If the impacted VM and the backup proxy VM are running on the same ESXi host, the above will not display the MAC address of any other host. Thus, running lsof and filter for the file names will help to identify if there are any extra locks and determine the process id of the vmx process
If a file lock is held by a process ID that is not tagged to impacted VM, determine which vm is having that process ID. If it is a proxy VM, have the customer engaged to release the lock by de-provisioning the vmdk of the impacted VM.

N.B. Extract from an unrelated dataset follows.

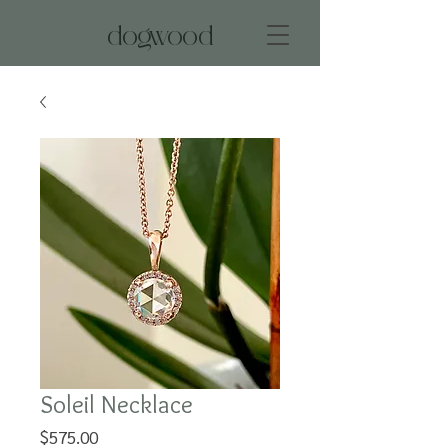
dogwood
Soleil Necklace
Price
$575.00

They must need to review if there are any active backup jobs running on the mounted vmdk and follow the backup vendor guideline to de-provision. Often, power cycle (not reboot) the proxy VM will help to release the lock, however it should be left to the user discretion. Once the power cycle is completed, make sure to remove the vmdk reference form the backup proxy VM.